Florida Sen. Marco Rubio raised just $6 million in the third Quarter, according to reports of a briefing for donors. The amount is far below expectations for Rubio, who has been rising in many recent polls. The haul is about half what Rubio raised in the second quarter.
His campaign cautioned, however, that Rubio has $11 million in the bank, despite the disappointing amount raised. Even this, however, may signal trouble. It suggests that Rubio spent most of the money he raised over the Summer.
According to the FEC, Marco Rubio ended the second quarter fundraising period with $10 million in the bank. If the $11 million reported by his campaign is accurate, then the $6 million raised over the last three months only added around $1 million to his campaign war chest for the Fall. This would indicate that the campaign spent almost every dollar it raised between July and September.
Rubio hasn’t yet run any television advertising, so the high rate of spending is likely due to building out a national organization. Even a moderate size presidential campaign will burn through around $1 million a month simply keeping the lights on. Rubio’s implied spending rate is consistent with that, but also calls attention to the fact that he needs to begin raising significantly more money if he is going to be competitive buying media in the early voting states.
Over the next several weeks, campaigns will have to being planning, and reserving, ad time in Iowa, New Hampshire, Nevada and South Carolina. The crowded field of candidates and the expected heavy rotation of ads by outside groups puts a premium on campaigns securing their own ad times.
Without a significant boost in fundraising, Rubio’s campaign may have to face some hard choices very quickly. This is especially true given the few fundraising details that have been released by other campaigns.
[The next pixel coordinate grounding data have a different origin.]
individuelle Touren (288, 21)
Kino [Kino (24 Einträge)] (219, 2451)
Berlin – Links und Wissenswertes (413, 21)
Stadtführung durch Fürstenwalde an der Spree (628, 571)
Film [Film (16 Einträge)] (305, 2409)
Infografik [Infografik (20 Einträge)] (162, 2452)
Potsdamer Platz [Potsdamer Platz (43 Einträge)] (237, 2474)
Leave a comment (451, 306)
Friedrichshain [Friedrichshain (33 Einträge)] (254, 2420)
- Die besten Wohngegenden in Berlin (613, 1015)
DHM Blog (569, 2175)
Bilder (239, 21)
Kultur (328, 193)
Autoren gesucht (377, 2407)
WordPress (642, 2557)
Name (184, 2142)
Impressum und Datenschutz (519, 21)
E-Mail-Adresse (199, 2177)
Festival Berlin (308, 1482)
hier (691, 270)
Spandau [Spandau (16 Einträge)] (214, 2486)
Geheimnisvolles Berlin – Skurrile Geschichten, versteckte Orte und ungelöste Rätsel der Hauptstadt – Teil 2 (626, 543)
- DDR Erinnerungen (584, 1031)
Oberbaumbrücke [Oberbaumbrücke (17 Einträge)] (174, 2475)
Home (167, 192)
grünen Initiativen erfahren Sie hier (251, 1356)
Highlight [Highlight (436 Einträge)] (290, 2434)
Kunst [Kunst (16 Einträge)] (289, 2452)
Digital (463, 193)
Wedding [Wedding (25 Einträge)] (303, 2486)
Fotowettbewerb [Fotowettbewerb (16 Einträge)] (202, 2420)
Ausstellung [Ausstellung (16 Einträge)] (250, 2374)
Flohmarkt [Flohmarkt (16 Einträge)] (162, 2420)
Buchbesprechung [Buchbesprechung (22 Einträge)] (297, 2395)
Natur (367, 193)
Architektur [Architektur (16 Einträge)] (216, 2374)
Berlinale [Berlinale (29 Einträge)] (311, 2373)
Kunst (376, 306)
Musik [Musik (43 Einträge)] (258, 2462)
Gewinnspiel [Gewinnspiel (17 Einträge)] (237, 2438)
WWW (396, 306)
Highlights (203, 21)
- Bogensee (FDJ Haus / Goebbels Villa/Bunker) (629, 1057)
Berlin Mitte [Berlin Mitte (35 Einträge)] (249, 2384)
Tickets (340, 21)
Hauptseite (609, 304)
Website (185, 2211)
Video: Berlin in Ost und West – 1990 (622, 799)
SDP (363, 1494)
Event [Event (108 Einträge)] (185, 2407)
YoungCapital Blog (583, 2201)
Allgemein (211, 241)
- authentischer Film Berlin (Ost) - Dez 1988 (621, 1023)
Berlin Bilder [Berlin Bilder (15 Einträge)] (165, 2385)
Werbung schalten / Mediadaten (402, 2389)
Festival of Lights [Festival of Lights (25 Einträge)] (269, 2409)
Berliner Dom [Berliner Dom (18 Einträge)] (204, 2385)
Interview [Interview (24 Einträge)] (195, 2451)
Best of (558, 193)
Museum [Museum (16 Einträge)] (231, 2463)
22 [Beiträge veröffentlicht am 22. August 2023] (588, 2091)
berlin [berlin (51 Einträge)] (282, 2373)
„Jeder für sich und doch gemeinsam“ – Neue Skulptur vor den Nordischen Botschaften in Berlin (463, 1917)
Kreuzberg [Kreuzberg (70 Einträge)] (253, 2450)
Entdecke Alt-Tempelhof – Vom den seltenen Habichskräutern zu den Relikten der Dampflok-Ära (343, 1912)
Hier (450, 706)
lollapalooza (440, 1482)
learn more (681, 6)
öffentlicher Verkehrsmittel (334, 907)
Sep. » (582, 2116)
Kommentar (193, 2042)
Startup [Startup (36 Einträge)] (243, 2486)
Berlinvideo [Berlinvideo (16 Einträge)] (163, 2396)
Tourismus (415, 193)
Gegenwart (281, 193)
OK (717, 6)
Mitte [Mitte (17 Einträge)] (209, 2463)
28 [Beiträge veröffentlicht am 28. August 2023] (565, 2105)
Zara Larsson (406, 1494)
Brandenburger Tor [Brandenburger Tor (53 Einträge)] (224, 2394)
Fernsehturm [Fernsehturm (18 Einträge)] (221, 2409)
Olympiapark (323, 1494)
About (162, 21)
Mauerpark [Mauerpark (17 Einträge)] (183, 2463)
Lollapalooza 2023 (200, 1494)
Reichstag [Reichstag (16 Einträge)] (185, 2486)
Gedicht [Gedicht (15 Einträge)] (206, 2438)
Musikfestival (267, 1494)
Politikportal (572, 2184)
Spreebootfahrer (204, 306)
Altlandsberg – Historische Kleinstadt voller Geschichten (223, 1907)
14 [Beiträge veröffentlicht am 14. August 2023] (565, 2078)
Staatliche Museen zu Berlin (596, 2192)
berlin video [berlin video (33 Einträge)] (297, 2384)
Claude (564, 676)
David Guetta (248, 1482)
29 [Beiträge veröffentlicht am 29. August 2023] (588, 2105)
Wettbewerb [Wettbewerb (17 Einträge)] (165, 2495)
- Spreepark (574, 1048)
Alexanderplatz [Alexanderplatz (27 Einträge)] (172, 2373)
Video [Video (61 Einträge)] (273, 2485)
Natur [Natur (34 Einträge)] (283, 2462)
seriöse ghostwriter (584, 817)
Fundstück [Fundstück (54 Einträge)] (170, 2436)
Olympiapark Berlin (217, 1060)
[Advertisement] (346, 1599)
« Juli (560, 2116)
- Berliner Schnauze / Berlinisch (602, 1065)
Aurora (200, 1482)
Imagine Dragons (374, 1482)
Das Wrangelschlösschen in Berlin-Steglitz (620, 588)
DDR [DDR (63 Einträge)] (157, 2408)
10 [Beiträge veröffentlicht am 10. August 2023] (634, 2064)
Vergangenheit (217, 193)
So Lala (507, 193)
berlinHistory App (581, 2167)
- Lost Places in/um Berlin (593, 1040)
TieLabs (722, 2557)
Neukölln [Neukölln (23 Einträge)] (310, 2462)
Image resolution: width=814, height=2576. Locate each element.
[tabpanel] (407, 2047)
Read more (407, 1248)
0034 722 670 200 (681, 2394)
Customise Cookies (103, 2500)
Last week, immediately after the September 30th deadline, the Ben Carson campaign announced it had raised a massive $20 million in the last quarter. On Thursday, Sen. Ted Cruz’s campaign reported it had raised well over $12 million. The only other candidate to report numbers as of Thursday was Kentucky Sen. Rand Paul, who raised an anemic $2.5 million for the quarter.
Carson’s total was almost double the amount he raised in the Spring. Cruz doubled Rubio’s amount, but also raised more money than the Florida Senator in the 2nd quarter. To date, Cruz has raised just under $30 million for his individual campaign, against around $18 million for Rubio.
The total amount Carson, Cruz and the other candidates have in the bank won’t be known until the full reports are available through the FEC later this week. A great deal of attention will be on Jeb Bush, who has been falling in the polls throughout the Summer.
Still, the fact that Rubio’s fundraising was reported at a meeting of campaign supporters, rather than through the press, is indicative of how disappointing his fundraising was. Rubio’s campaign actually tried to explain away the weak numbers as a result of people being “on vacation.” Somehow, many vacationing Republicans seemed to have found a way to donate to Carson or Cruz, though.
Most pundits gave Rubio high marks for his debate performances and he still enjoys relatively high personal favorability ratings in most polls. With the struggles of the Bush campaign, Rubio has become a favorite for many national figures in the Republican party establishment. These advantages, however, haven’t yet translated to strong support among base voters.
A product can look good on paper and score well in countless focus groups. If no one actually purchases the product, though, all those positives are rather pointless.